A History Continued

Hadassah’s local charitable activity is part of a long tradition of Jews being active in civic life in Columbus. In the 1880s, Issac Isaiah Moses was a major advocate for Columbus’ public school system, serving as superintendent and securing funding from the Peabody Foundation for local schools. When he died, the local newspaper wrote that Moses had done “more than any single individual in this section” for public education. In 1925, Laura Rosenberg created the Milk Fund, which gave free milk to needy students at nine different schools in Columbus. Rosenberg remained the head of the fund until her death in 1950. Rosenberg was involved in several other local causes related to children. In 1931, she was named the outstanding citizen in Columbus by the Lion’s Club. Sidney Goldberg Simons served on the Metro Planning Commission, the board of the local medical center, and on many other local boards. When he died in 1968, the city named Simons Plaza after him. Maurice Rothschild served on the local school board in 1949; the city honored his service by naming a junior high school after him.

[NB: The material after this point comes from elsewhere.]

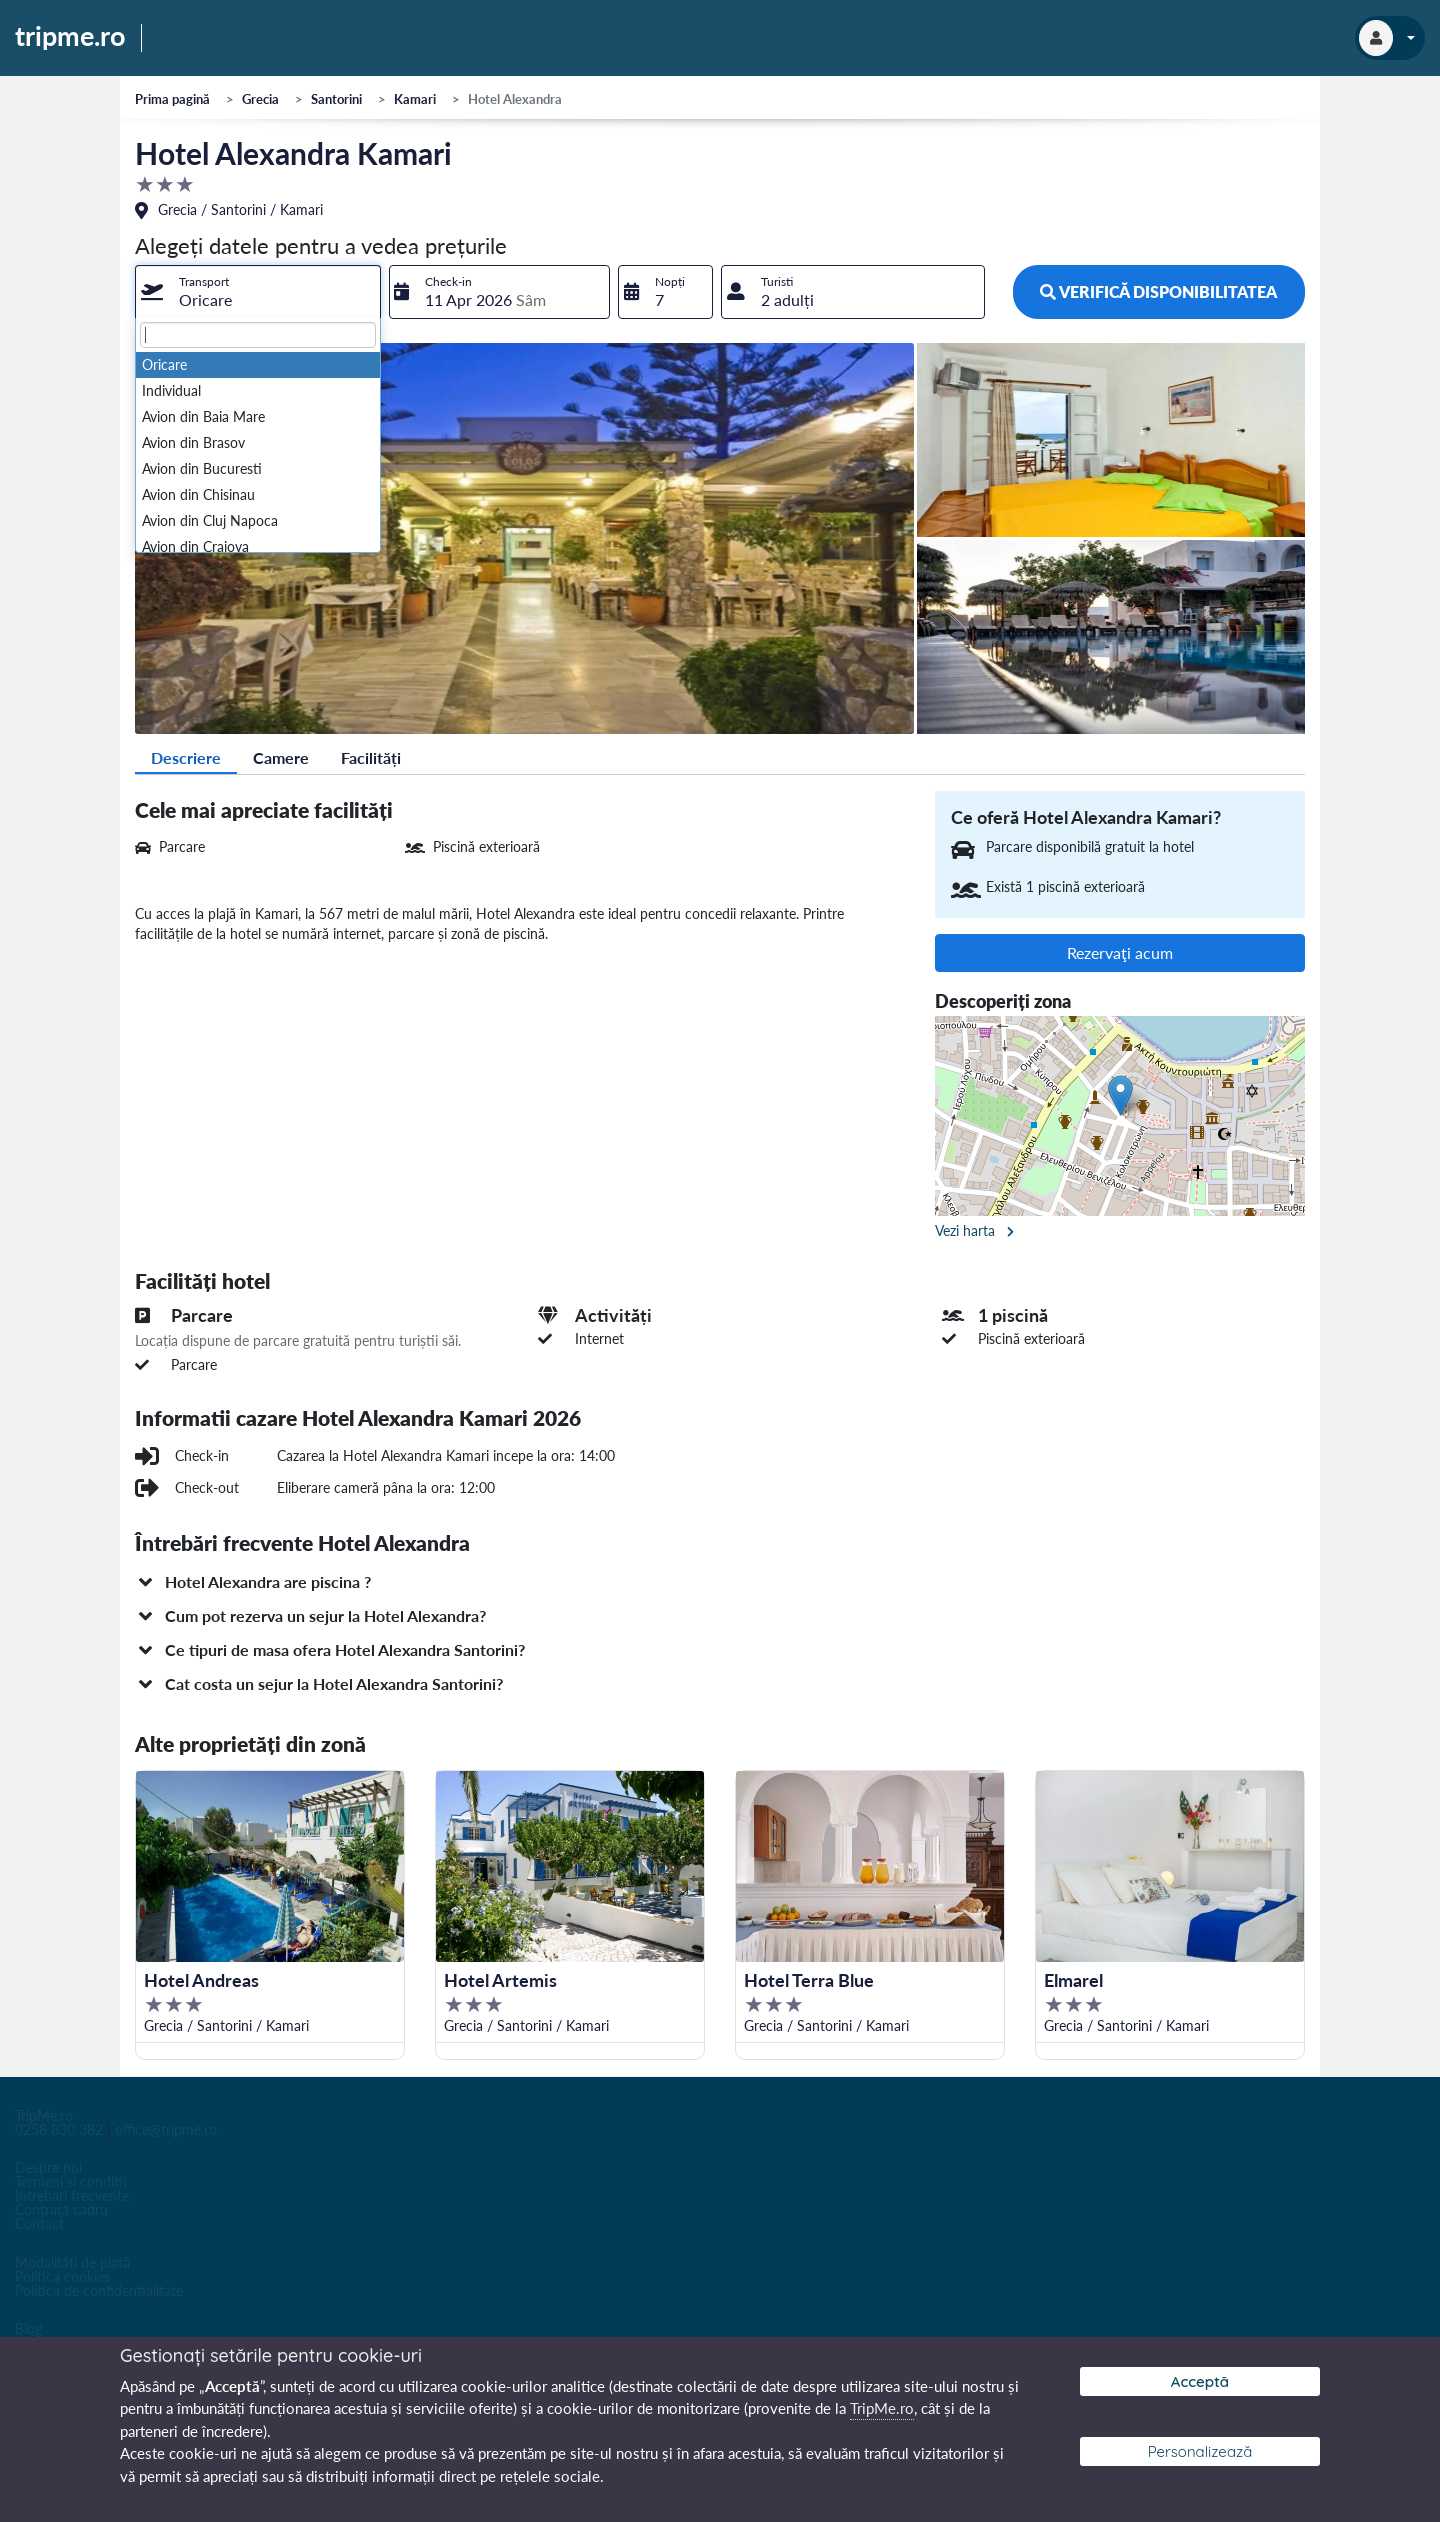 The width and height of the screenshot is (1440, 2522). What do you see at coordinates (186, 757) in the screenshot?
I see `Descriere` at bounding box center [186, 757].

No Columbus Jew has been more involved with children’s issues than Aaron Cohn, who has served as a juvenile justice judge for over 45 years.   Cohn served as an officer under General Patton during World War II, helping to liberate the Ebensee Concetration Camp. First appointed in 1964, Cohn has won multiple honors for his service to the community. In 2003, he became the longest sitting juvenile court judge in the country. In 2009, at age 94, Cohn was still on the bench helping to guide the lives of troubled children.  Judge Cohn passed away on July 4.  His service to the community will be missed but his legacy lives on in our hearts and in our memories.

Both of Columbus’ congregations thrived in the post-World War II years. By the 1940s, Sharis Israel, soon to be renamed Shearith Israel Synagogue, had 100 members and a full-time rabbi and shochet. After the congregation’s post-war growth spurt, they had outgrown their building. The religious school couldn’t fit into the available classrooms, and classes started to meet in different corners of the sanctuary. Finally, under the leadership of board chairman Sol Singer, Shearith Israel, now numbering 124 member households, raised money for a new $150,000 building on Wynnton Road. The new sanctuary could seat 300 people; the synagogue also included a smaller chapel, a social room, a kitchen, and six classrooms.  When Shearith Israel dedicated their new synagogue in February of 1951, Columbus Mayor B.F. Register cut the ribbon and Rabbi Alfred Goodman of B’nai Israel gave the opening prayer.  Rabbi Jacob Agus of Baltimore gave the keynote address in a ceremony that included the singing of both “America” and “Hatikvah,” the Israeli national anthem.